◆ **MATERIAL FOR THIS EXERCISE**
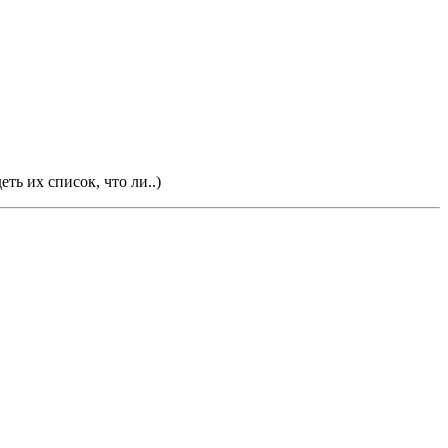
ть их список, что ли..)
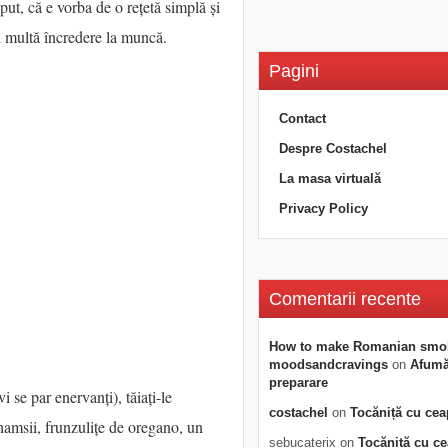
put, că e vorba de o rețetă simplă și
i multă încredere la muncă.
Pagini
Contact
Despre Costachel
La masa virtuală
Privacy Policy
Comentarii recente
How to make Romanian smo
moodsandcravings
on
Afumăt
preparare
vi se par enervanți), tăiați-le
costachel
on
Tocăniță cu cea
 hamsii, frunzulițe de oregano, un
sebucaterix
on
Tocăniță cu c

◆ **EXERCISE AIM**
Without the pictures, return each entry exactly as given.

◆ **REPLY TO THE TASK**
ть их список, что ли..)
put, că e vorba de o rețetă simplă și
i multă încredere la muncă.
Pagini
Contact
Despre Costachel
La masa virtuală
Privacy Policy
Comentarii recente
How to make Romanian smo
moodsandcravings
on
Afumăt
preparare
vi se par enervanți), tăiați-le
costachel
on
Tocăniță cu cea
 hamsii, frunzulițe de oregano, un
sebucaterix
on
Tocăniță cu c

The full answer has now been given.